## PROVIDED RECORDS
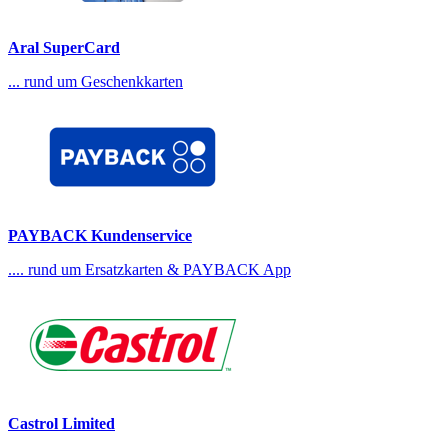
Aral SuperCard
... rund um Geschenkkarten
PAYBACK Kundenservice
.... rund um Ersatzkarten & PAYBACK App
Castrol Limited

## TASK
Copy every line from the material in which the word "rund" can be found.

## TASK SOLUTION
... rund um Geschenkkarten
.... rund um Ersatzkarten & PAYBACK App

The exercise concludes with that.